Mademoiselle was paler than usual, but otherwise there were no signs of the tempest she had just been through, and I looked at her with wonder. Madame Saugrain, noticing her pallor, and thinking she was cold, put her down on the wooden settle in the chimney-place to warm by the glowing fire, and bustled about helping Narcisse to bring in plates of croquecignolles and cups of hot mulled gooseberry wine, which was much to my satisfaction, for the frosty air and the lateness of the hour had put a keen edge on an appetite that was ever ready for trencher service.

Now the settle on which mademoiselle sat had a high back and was turned away from the rest of us, so that, as we engaged in helping Madame Saugrain, we might easily have forgotten the little figure hidden away upon it. Perhaps the others did, but I did not. My mind hovered around it all the time; but I was divided between a desire to take her some cake and wine, which I was sure would do her good, and a fear of my reception if I did, and a baser fear that I might thereby lose my own toothsome cake and fragrant wine, which was at that moment making most potent appeals to my inner man by way of the nostrils. "For," I said to myself, "I know the ways of maidens. They like not to see men eat. It seems in their minds a greater compliment to them if a man do but nibble and sip and seem to be careless of his victuals and drink, which I maintain is a great mistake, for a good trencherman is ever a good lover, and a man to be trusted in all the serious business of life."

To ease my conscience and my appetite at the same time, I disposed of a croquecignolle and my steaming cup of wine with such haste that the one stuck in my windpipe and liked to choke me, and the other burnt my mouth well and might as well have been boiling water for all the pleasure my palate got out of it.

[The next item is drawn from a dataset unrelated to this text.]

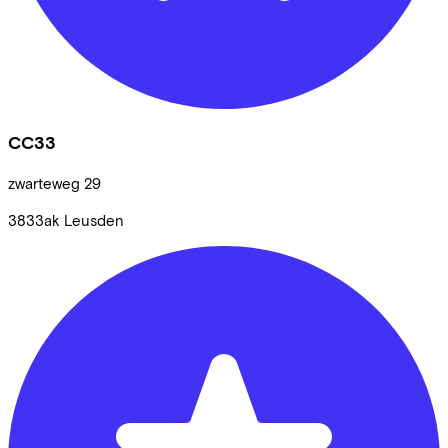
CC33
zwarteweg
29
3833ak
Leusden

Then I pretended to suddenly remember mademoiselle, and carried her a plate of cake and a cup of wine with fear and trembling.

She refused them, as I thought she would, but looked up at me very sweetly and asked me very gently to sit down beside her for a moment, and I remember thinking as I did so that I had been wise to secure my cake and wine first, else would I have gone hungry, since I could scarce have the face to eat if mademoiselle would not eat with me. But I still thought it would do her good to have at least a little of the wine, and, remembering how well she had yielded to discipline when she found she must, I set the wine on the hearth where it would keep warm for further use, and then turned to hear what she had to say.

"I only want to say to you, Monsieur, that I am very much ashamed of myself this evening, but I am very unhappy, and I have brooded upon my unhappiness until I have become nervous and irritable, and, as you saw to-night, incapable of self-control. Is that a sufficient excuse for behaving like a spoiled child?"

"Mademoiselle," I said, "it is far more than sufficient, but I am more distressed than I can tell you that you should be so unhappy. If you would but tell me the cause perhaps I could help you. Is it anything you can tell me?"